Most development teams want more time to plan, but it may not be obvious to product owners, development managers, or executives how planning helps reduce and minimize technical debt. When developers have time to plan, they often discuss architecture and implementation, and the discussions tend to get into technical details. Product owners and business stakeholders may not understand or be interested in these technical discussions.

So, if you want more time to plan, it’s important to provide leaders with feedback from your planning efforts. Here are my suggestions:

By defining a process and establishing metrics, development teams can more easily educate business sponsors about the risks of not addressing technical debt.

Optimize technologies to reduce architectural debts

Last decade’s three-tiered web architectures and SQL databases boxed development teams into a confining structure that didn’t work well for many applications. Today, you can choose from several cloud databases, including SQL, key-value, columnar, graph, or other database architectures. Microservices have several deployment options, including serverless architectures, and developers can build user experiences in no-code, low-code, or one of several JavaScript frameworks.

Selecting too many architectures and development patterns can be a recipe for disaster as it requires considerable development skills and expense to maintain them. But limiting development teams to one-size-fits-all architectures often forces them to build workarounds or compromise user experiences, performance, scalability, or security.

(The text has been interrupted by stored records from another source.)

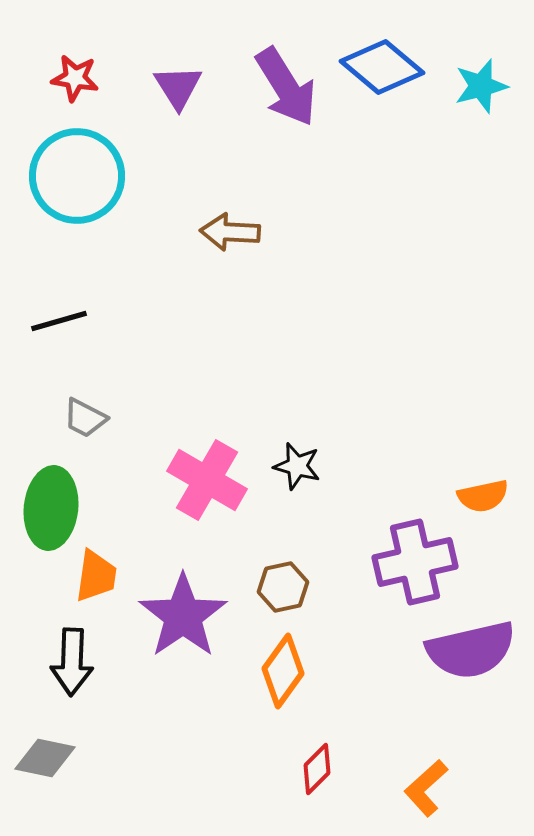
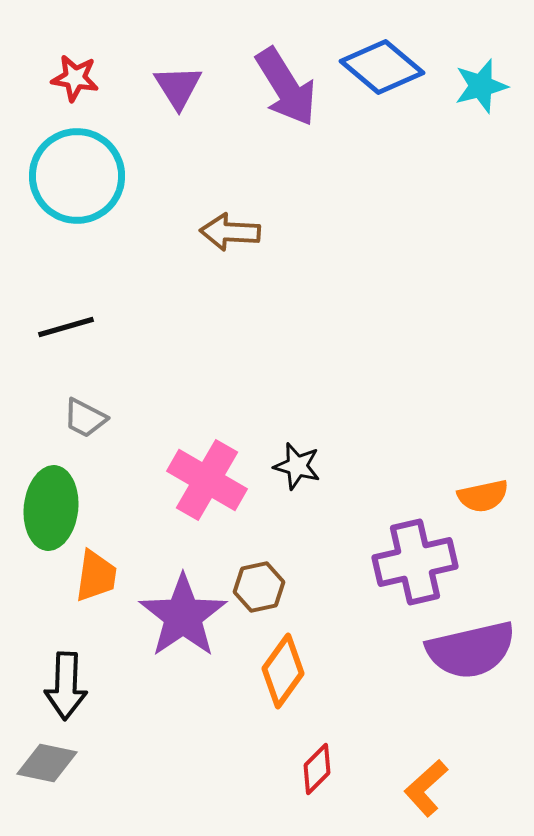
black line: moved 7 px right, 6 px down
brown hexagon: moved 24 px left
black arrow: moved 6 px left, 24 px down
gray diamond: moved 2 px right, 5 px down
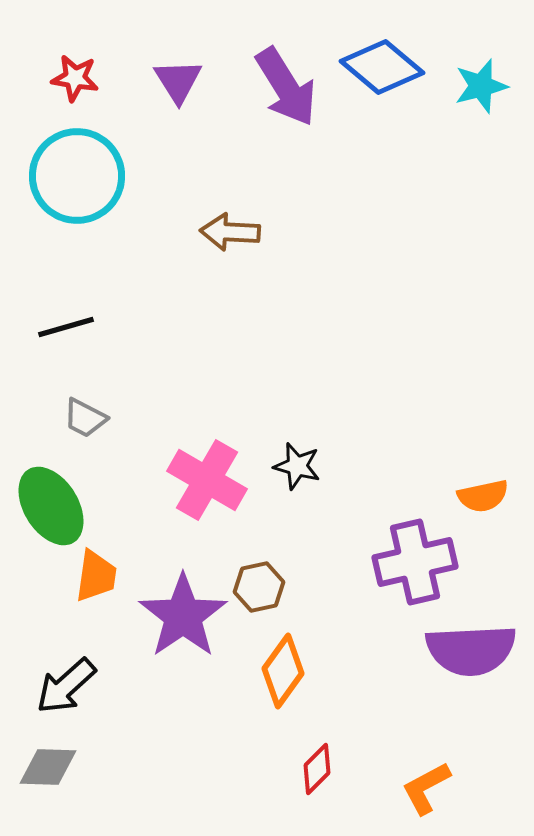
purple triangle: moved 6 px up
green ellipse: moved 2 px up; rotated 38 degrees counterclockwise
purple semicircle: rotated 10 degrees clockwise
black arrow: rotated 46 degrees clockwise
gray diamond: moved 1 px right, 4 px down; rotated 10 degrees counterclockwise
orange L-shape: rotated 14 degrees clockwise
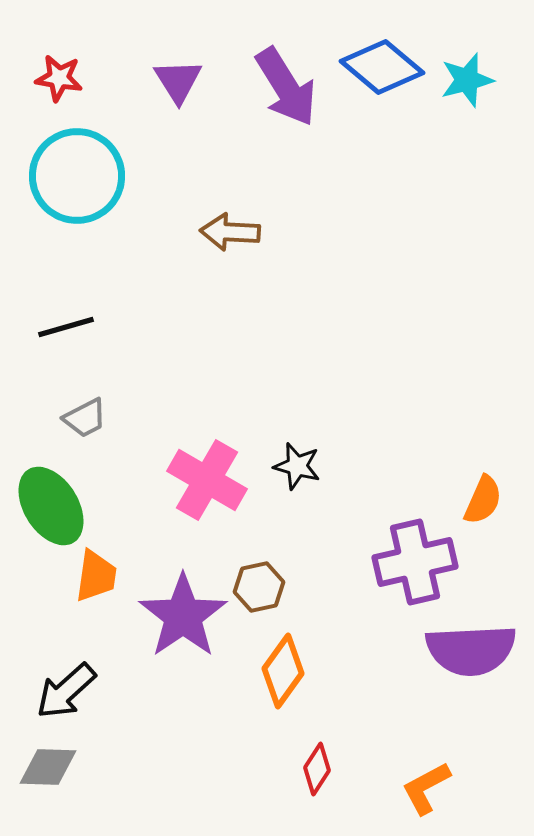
red star: moved 16 px left
cyan star: moved 14 px left, 6 px up
gray trapezoid: rotated 54 degrees counterclockwise
orange semicircle: moved 4 px down; rotated 54 degrees counterclockwise
black arrow: moved 5 px down
red diamond: rotated 12 degrees counterclockwise
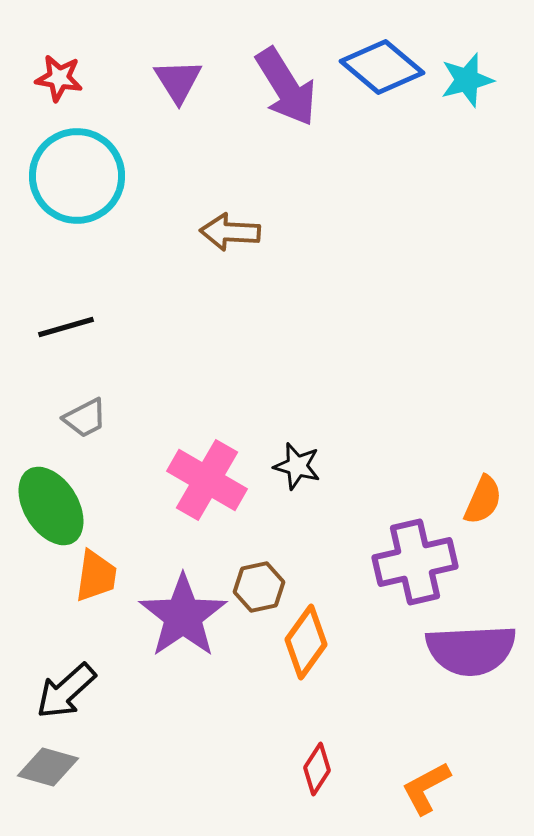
orange diamond: moved 23 px right, 29 px up
gray diamond: rotated 14 degrees clockwise
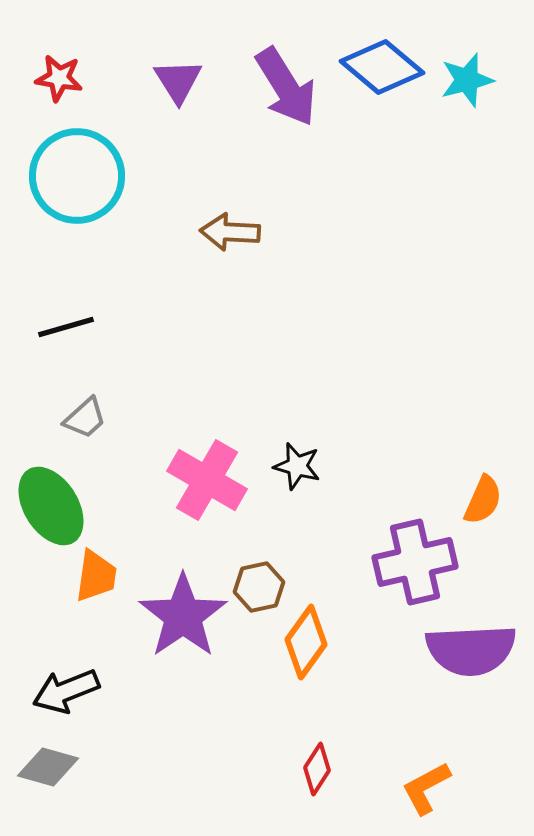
gray trapezoid: rotated 15 degrees counterclockwise
black arrow: rotated 20 degrees clockwise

Selecting optimal technologies also requires development teams to brainstorm their implementations. What’s an optimal data model? What level of granularity should developers build into their microservices? How many test scenarios are needed to validate the implementation? When does a customized user experience provide sufficient business value compared to no-code and low-code implementation options?

When teams don’t consider these design considerations, there’s a greater likelihood of introducing technical debt. Minimizing the risks of new tech debt comes down to investing sufficient time to plan, selecting appropriate architectures, implementing devops automations, and evolving development standards.